The merging of the two companies’ solar and structural textile technologies is expected to open up new markets for the fabric structure industry. Besides being able to offer fold-up tents and pavilions for concerts, festivals and campers, fabric structure companies will also be able to offer electrical energy, a much needed commodity in the outdoor market.
FTL Solar presently offers standard and custom-built solar fabric structures. These include fold-up festival tents that come complete with embedded solar cells. Just unfold it and set-up your power station.

These solar festival tents, although a little bit heavier than all-cotton canvas tents, give festival vendors a lot of electrical power. In fact, for just 10 square yards of solar fabric, which weighs about 50 pounds, you get around 1000 watt-hours per day, which is enough to power to keep a 14 cubic foot freezer ice cold all day, even when it’s a scorching 90 degrees outside.
At this time, Ascent Solar is ramping up its solar cell manufacturing facility. That facility, which is expected to reach full capacity by the end of 2010, will produce enough solar cells every year to generate over 30 million watts of electricity. Or if you like to think in freezers, enough power for over 100,000 14 cubic foot freezers.

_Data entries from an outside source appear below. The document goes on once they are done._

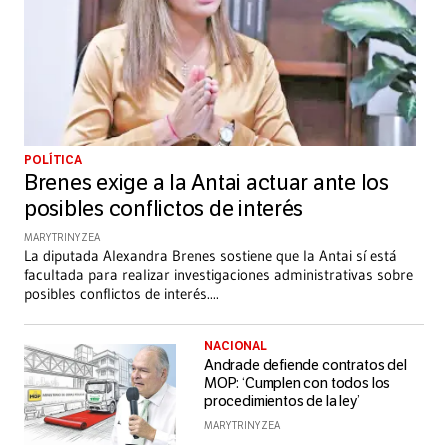
POLÍTICA
Brenes exige a la Antai actuar ante los
posibles conflictos de interés
MARY TRINY ZEA
La diputada Alexandra Brenes sostiene que la Antai sí está
facultada para realizar investigaciones administrativas sobre
posibles conflictos de interés.
...
NACIONAL
Andrade defiende contratos del
MOP: ‘Cumplen con todos los
procedimientos de la ley’
MARY TRINY ZEA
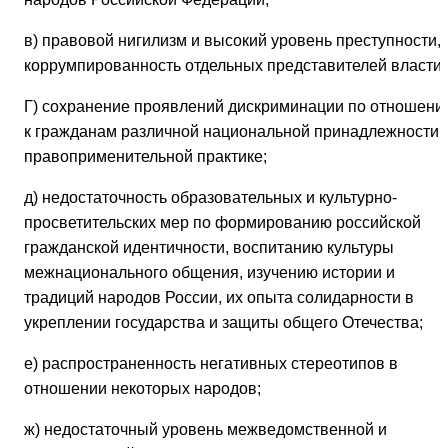
в) правовой нигилизм и высокий уровень преступности,
коррумпированность отдельных представителей власти;
Г) сохранение проявлений дискриминации по отношени
к гражданам различной национальной принадлежности 
правоприменительной практике;
д) недостаточность образовательных и культурно-
просветительских мер по формированию российской
гражданской идентичности, воспитанию культуры
межнационального общения, изучению истории и
традиций народов России, их опыта солидарности в
укреплении государства и защиты общего Отечества;
е) распространенность негативных стереотипов в
отношении некоторых народов;
ж) недостаточный уровень межведомственной и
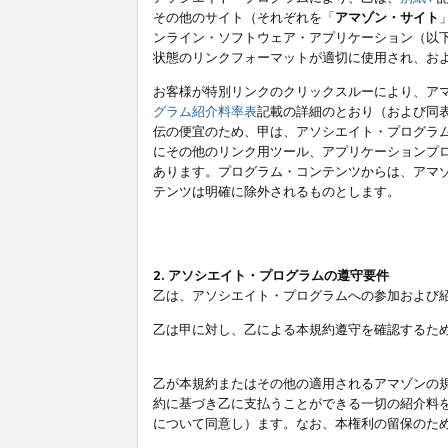
その他のサイト（それぞれを「
アマゾン・サイト
ンライン・ソフトウェア・アプリケーション（以
状態のリンクフォーマットが適切に使用され、お
お客様が特別リンクのクリックスルーにより、ア
グラム紹介料率表
記載の詳細のとおり（および同
伝の便宜のため、甲は、アソシエイト・プログラ
にその他のリンク用ツール、アプリケーションプロ
あります。プログラム・コンテンツからは、アマ
テンツは明確に除外されるものとします。
2. アソシエイト・プログラムの遵守要件
乙は、アソシエイト・プログラムへの参加および
乙は甲に対し、乙による本規約遵守を確認するた
乙が本規約またはその他の適用されるアマゾンの
約に基づき乙に支払うことができる一切の紹介料
について同意し）ます。なお、本権利の留保のた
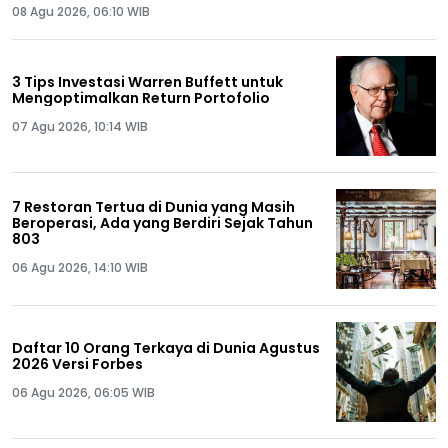
08 Agu 2026, 06:10 WIB
3 Tips Investasi Warren Buffett untuk
Mengoptimalkan Return Portofolio
07 Agu 2026, 10:14 WIB
7 Restoran Tertua di Dunia yang Masih
Beroperasi, Ada yang Berdiri Sejak Tahun
803
06 Agu 2026, 14:10 WIB
Daftar 10 Orang Terkaya di Dunia Agustus
2026 Versi Forbes
06 Agu 2026, 06:05 WIB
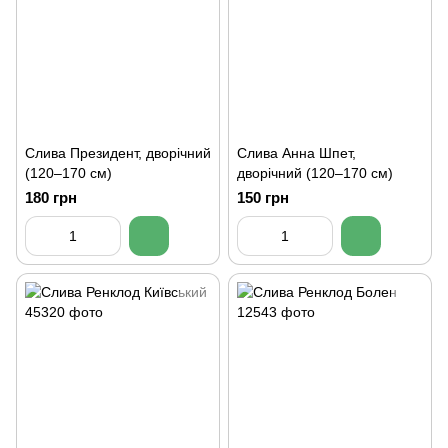
Слива Президент, дворічний
Слива Анна Шпет,
(120–170 см)
дворічний (120–170 см)
180 грн
150 грн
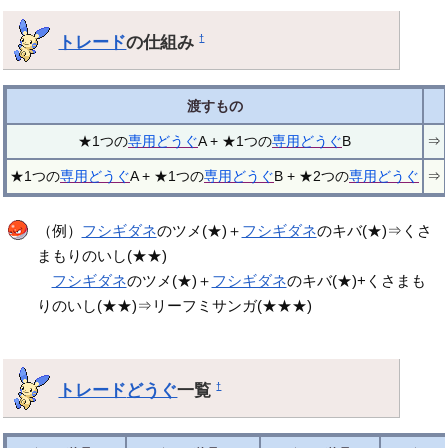
トレード
の仕組み
†
渡すもの
★1つの
専用どうぐ
A + ★1つの
専用どうぐ
B
⇒
★1つの
専用どうぐ
A + ★1つの
専用どうぐ
B + ★2つの
専用どうぐ
⇒
（例）
フシギダネ
のツメ(★)＋
フシギダネ
のキバ(★)⇒くさ
まもりのいし(★★)
フシギダネ
のツメ(★)＋
フシギダネ
のキバ(★)+くさまも
りのいし(★★)⇒リーフミサンガ(★★★)
トレード
どうぐ
一覧
†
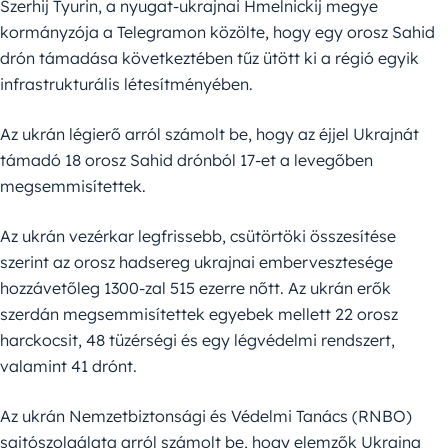
Szerhij Tyurin, a nyugat-ukrajnai Hmelnickij megye
kormányzója a Telegramon közölte, hogy egy orosz Sahid
drón támadása következtében tűz ütött ki a régió egyik
infrastrukturális létesítményében.
Az ukrán légierő arról számolt be, hogy az éjjel Ukrajnát
támadó 18 orosz Sahid drónból 17-et a levegőben
megsemmisítettek.
Az ukrán vezérkar legfrissebb, csütörtöki összesítése
szerint az orosz hadsereg ukrajnai embervesztesége
hozzávetőleg 1300-zal 515 ezerre nőtt. Az ukrán erők
szerdán megsemmisítettek egyebek mellett 22 orosz
harckocsit, 48 tüzérségi és egy légvédelmi rendszert,
valamint 41 drónt.
Az ukrán Nemzetbiztonsági és Védelmi Tanács (RNBO)
sajtószolgálata arról számolt be, hogy elemzők Ukrajna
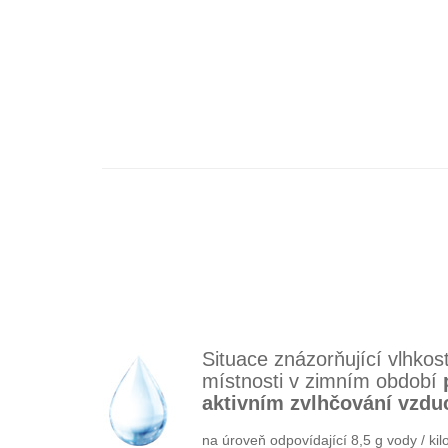
Situace znázorňující vlhkos
místnosti v zimním období
aktivním zvlhčování vzdu
na úroveň odpovídající 8,5 g vody / k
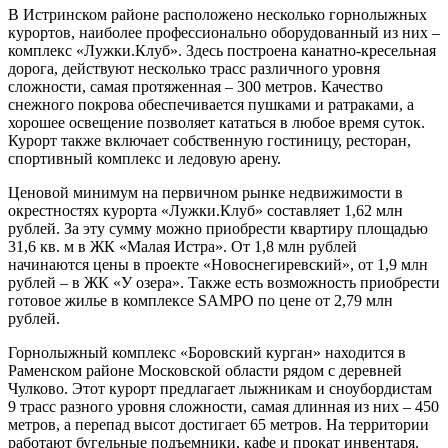
В Истринском районе расположено несколько горнолыжных
курортов, наиболее профессионально оборудованный из них –
комплекс «Лужки.Клуб». Здесь построена канатно-кресельная
дорога, действуют несколько трасс различного уровня
сложности, самая протяженная – 300 метров. Качество
снежного покрова обеспечивается пушками и ратраками, а
хорошее освещение позволяет кататься в любое время суток.
Курорт также включает собственную гостиницу, ресторан,
спортивный комплекс и ледовую арену.
Ценовой минимум на первичном рынке недвижимости в
окрестностях курорта «Лужки.Клуб» составляет 1,62 млн
рублей. За эту сумму можно приобрести квартиру площадью
31,6 кв. м в ЖК «Малая Истра». От 1,8 млн рублей
начинаются цены в проекте «Новоснегиревский», от 1,9 млн
рублей – в ЖК «У озера». Также есть возможность приобрести
готовое жилье в комплексе SAMPO по цене от 2,79 млн
рублей.
Горнолыжный комплекс «Боровский курган» находится в
Раменском районе Московской области рядом с деревней
Чулково. Этот курорт предлагает лыжникам и сноубордистам
9 трасс разного уровня сложности, самая длинная из них – 450
метров, а перепад высот достигает 65 метров. На территории
работают бугельные подъемники, кафе и прокат инвентаря.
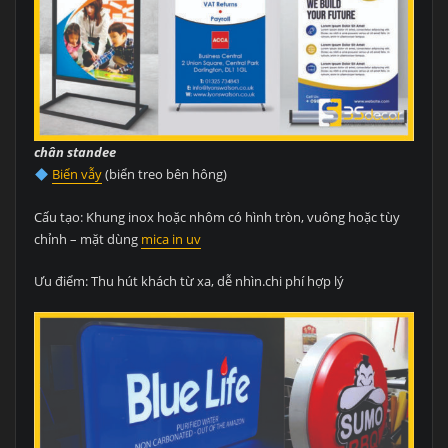
chân standee
Biển vẫy
(biển treo bên hông)
Cấu tạo: Khung inox hoặc nhôm có hình tròn, vuông hoặc tùy
chỉnh – mặt dùng
mica in uv
Ưu điểm: Thu hút khách từ xa, dễ nhìn.chi phí hợp lý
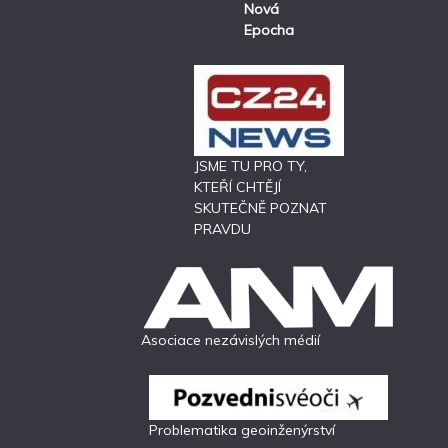
Nová
Epocha
JSME TU PRO TY,
KTEŘÍ CHTĚJÍ
SKUTEČNĚ POZNAT
PRAVDU
Asociace nezávislých médií
Problematika geoinženýrství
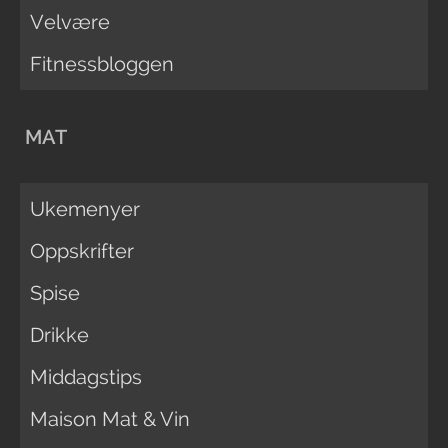
Velvære
Fitnessbloggen
MAT
Ukemenyer
Oppskrifter
Spise
Drikke
Middagstips
Maison Mat & Vin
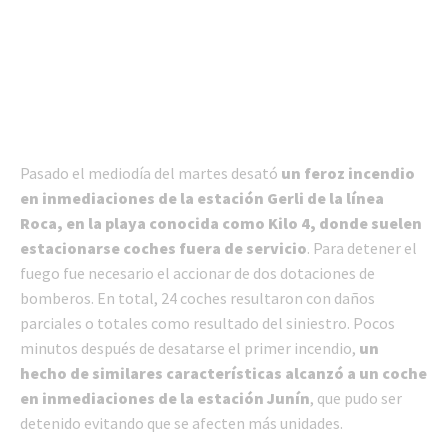
Pasado el mediodía del martes desató
un feroz incendio
en inmediaciones de la estación Gerli de la línea
Roca, en la playa conocida como Kilo 4, donde suelen
estacionarse coches fuera de servicio
. Para detener el
fuego fue necesario el accionar de dos dotaciones de
bomberos. En total, 24 coches resultaron con daños
parciales o totales como resultado del siniestro. Pocos
minutos después de desatarse el primer incendio,
un
hecho de similares características alcanzó a un coche
en inmediaciones de la estación Junín
, que pudo ser
detenido evitando que se afecten más unidades.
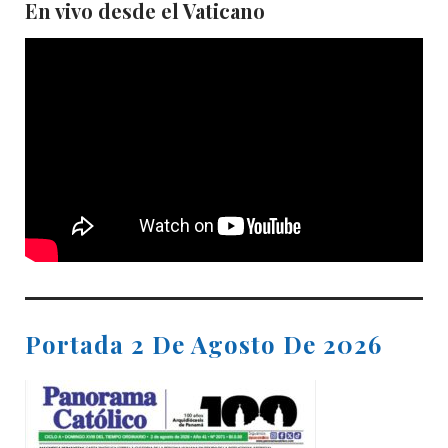
En vivo desde el Vaticano
Portada 2 De Agosto De 2026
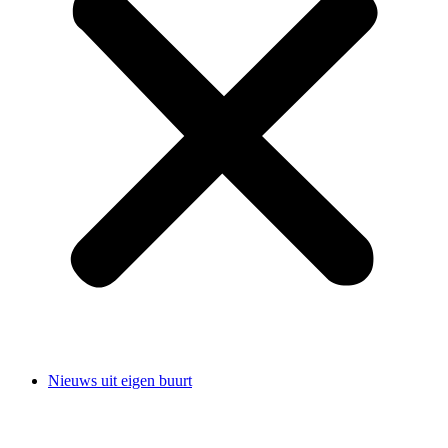
Nieuws uit eigen buurt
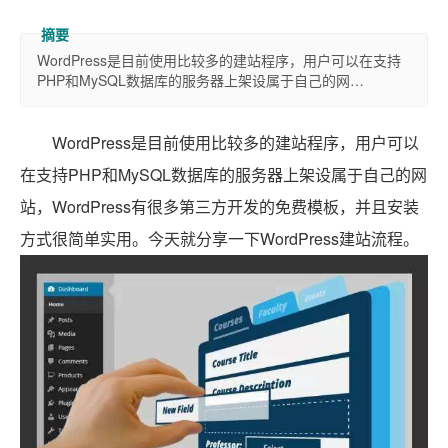
WordPress是目前使用比较多的建站程序，用户可以在支持
PHP和MySQL数据库的服务器上架设属于自己的网…
WordPress是目前使用比较多的建站程序，用户可以
在支持PHP和MySQL数据库的服务器上架设属于自己的网
站，WordPress有很多第三方开发的免费模板，并且安装
方式很简单实用。今天就分享一下WordPress建站流程。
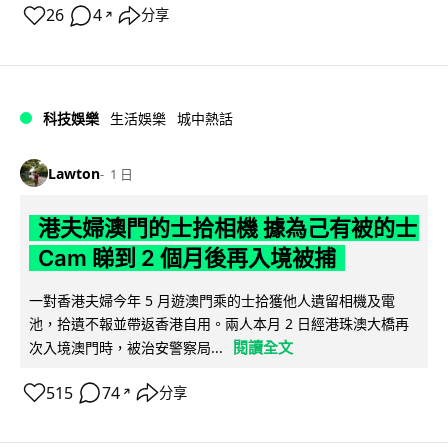
26
4
分享
↗
科技娛樂
生活娛樂
城中熱話
Lawton
1 日
港夫婦澳門的士拾相機 據為己有被的士
Cam 睇到 2 個月後再入境被捕
一對香港夫婦今年 5 月遊澳門乘的士拾獲他人遺留相機及電
池，拾遺不報並帶返香港自用。兩人本月 2 日經港珠澳大橋再
閱讀全文
次入境澳門時，被治安警察局...
515
74
分享
↗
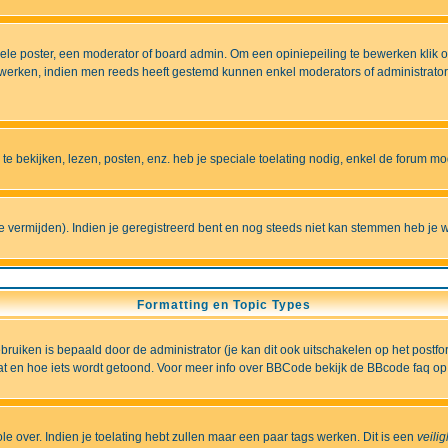
e poster, een moderator of board admin. Om een opiniepeiling te bewerken klik op 
erken, indien men reeds heeft gestemd kunnen enkel moderators of administrators 
 bekijken, lezen, posten, enz. heb je speciale toelating nodig, enkel de forum 
vermijden). Indien je geregistreerd bent en nog steeds niet kan stemmen heb je w
Formatting en Topic Types
iken is bepaald door de administrator (je kan dit ook uitschakelen op het postformu
wat en hoe iets wordt getoond. Voor meer info over BBCode bekijk de BBcode faq op 
role over. Indien je toelating hebt zullen maar een paar tags werken. Dit is een
veili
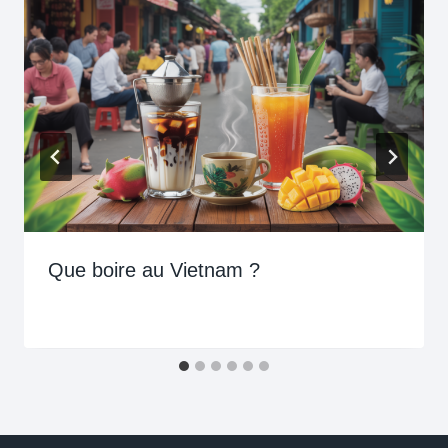
Que boire au Vietnam ?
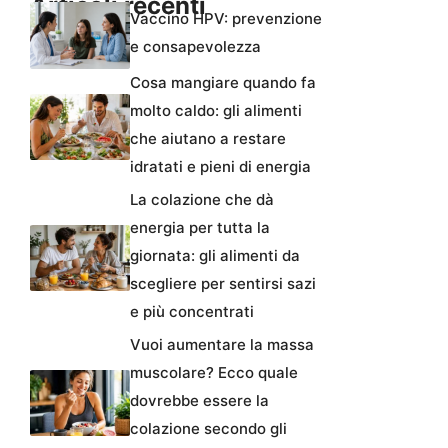
Articoli recenti
Vaccino HPV: prevenzione
e consapevolezza
Cosa mangiare quando fa
molto caldo: gli alimenti
che aiutano a restare
idratati e pieni di energia
La colazione che dà
energia per tutta la
giornata: gli alimenti da
scegliere per sentirsi sazi
e più concentrati
Vuoi aumentare la massa
muscolare? Ecco quale
dovrebbe essere la
colazione secondo gli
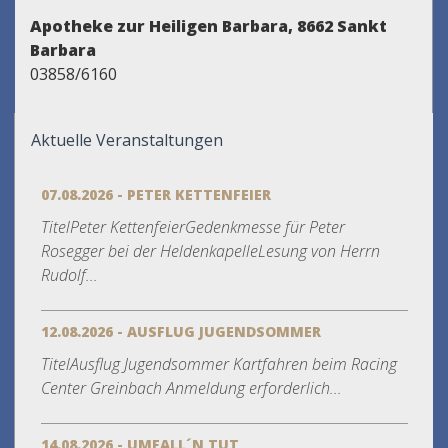
Apotheke zur Heiligen Barbara, 8662 Sankt
Barbara
03858/6160
Aktuelle Veranstaltungen
07.08.2026 - PETER KETTENFEIER
TitelPeter KettenfeierGedenkmesse für Peter
Rosegger bei der HeldenkapelleLesung von Herrn
Rudolf...
12.08.2026 - AUSFLUG JUGENDSOMMER
TitelAusflug Jugendsommer Kartfahren beim Racing
Center Greinbach Anmeldung erforderlich...
14.08.2026 - UMFALL´N TUT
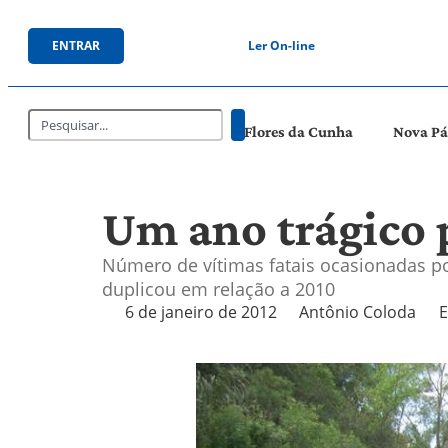
ENTRAR
Ler On-line
Flores da Cunha
Nova P
Um ano trágico 
Número de vítimas fatais ocasionadas po
duplicou em relação a 2010
6 de janeiro de 2012
Antônio Coloda
E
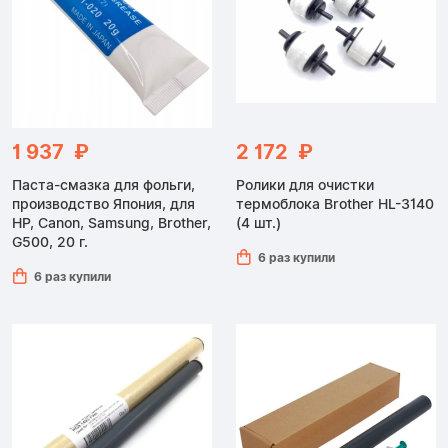
1 937 ₽
2 172 ₽
Паста-смазка для фольги,
Ролики для очистки
производство Япония, для
термоблока Brother HL-3140
HP, Canon, Samsung, Brother,
(4 шт.)
G500, 20 г.
6 раз купили
6 раз купили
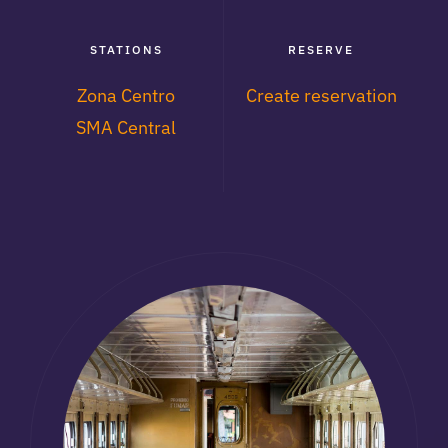
STATIONS
RESERVE
Zona Centro
Create reservation
SMA Central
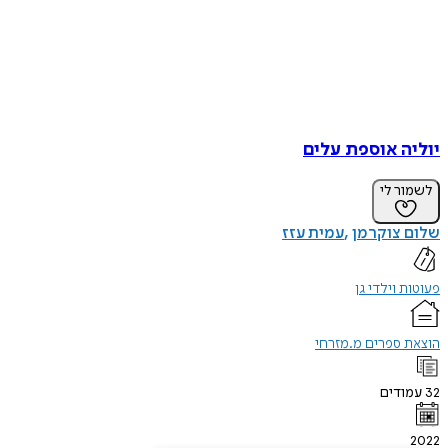
יוליה אוספת עלים
לשמור לי
שלום צוקרמן
עמית עזז
פעוטות וילדי גן
הוצאת ספרים מ.מזרחי
32
עמודים
2022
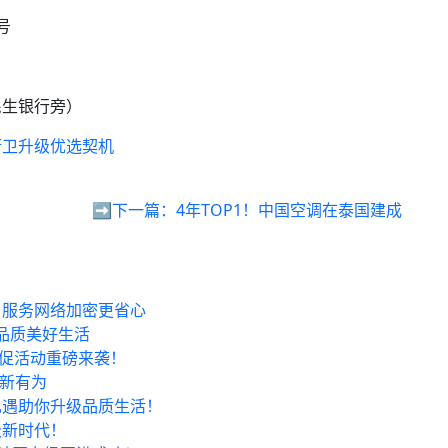
号
民生银行旁）
厨卫升级优选契机
➡️下一篇：
4年TOP1！中国空调在泰国建成
，服务网络加密更省心
品质美好生活
大促活动重磅来袭！
乘新有为
礼遇助你升级品质生活！
级新时代！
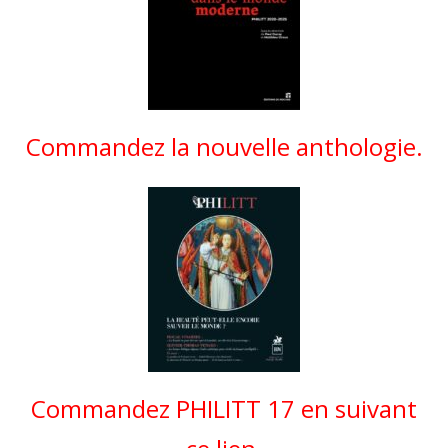
Commandez la nouvelle anthologie.
Commandez PHILITT 17 en suivant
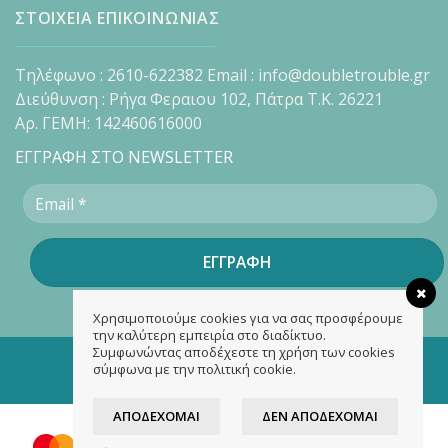
ΣΤΟΙΧΕΙΑ ΕΠΙΚΟΙΝΩΝΙΑΣ
Τηλέφωνο : 2610-622382 Email : info@doubletrouble.gr
Διεύθυνση : Ρήγα Φεραιου 102, Πάτρα Τ.Κ. 26221
Αρ. ΓΕΜΗ: 142460616000
ΕΓΓΡΑΦΗ ΣΤΟ NEWSLETTER
Χρησιμοποιούμε cookies για να σας προσφέρουμε
την καλύτερη εμπειρία στο διαδίκτυο.
Συμφωνώντας αποδέχεστε τη χρήση των cookies
Copyright 2026 ©
doubletrouble.gr
σύμφωνα με την πολιτική cookie.
Designed & developed by
ASK
ΑΠΟΔΈΧΟΜΑΙ
ΔΕΝ ΑΠΟΔΈΧΟΜΑΙ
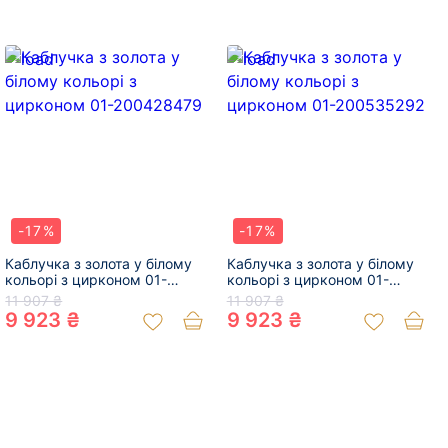
-17%
-17%
Каблучка з золота у білому
Каблучка з золота у білому
кольорі з цирконом 01-
кольорі з цирконом 01-
200428479
200535292
11 907 ₴
11 907 ₴
9 923 ₴
9 923 ₴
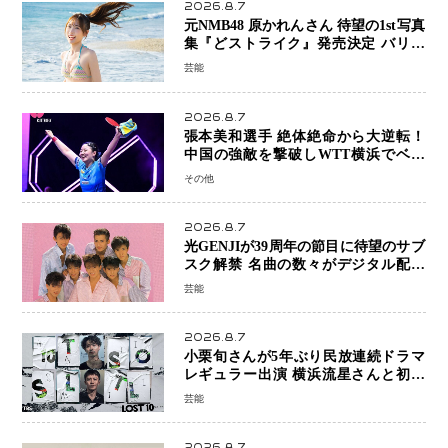
2026.8.7
元NMB48 原かれんさん 待望の1st写真
集『どストライク』発売決定 バリで
魅せる25歳の新境地
芸能
2026.8.7
張本美和選手 絶体絶命から大逆転！
中国の強敵を撃破しWTT横浜でベス
ト8進出
その他
2026.8.7
光GENJIが39周年の節目に待望のサブ
スク解禁 名曲の数々がデジタル配信
へ 40周年へ向け1年間で全作品を順次
芸能
公開
2026.8.7
小栗旬さんが5年ぶり民放連続ドラマ
レギュラー出演 横浜流星さんと初共
演『LOST10』で異色バディ結成
芸能
2026.8.7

For the boating world, this solar technology means a lot. Not only will it usher in a new era in boat design and boat comfort, but it also offers marine transportation companies a way to lower energy costs. Companies such as Solar Sailor (Sydney Australia) report that their solar sail technology dramatically reduces boating fuel costs.
Whether or not solar sail solutions from FTL and Ascent will be more energy efficient is an open question. The other open question is whether solar sails have the ability to catch the wind just like all-cotton sails. The solar fabric structures that FTL builds look as though they could catch the wind, but one has to wonder how much wind energy these solar sails can catch and how easy these sails would be to maneuver in a heavy wind.

New technology holds the promise that solar fabric, more like plastic now, will become more like real cotton fabric in the future. And this will make possible solar sails that can not only catch the sun but the wind also.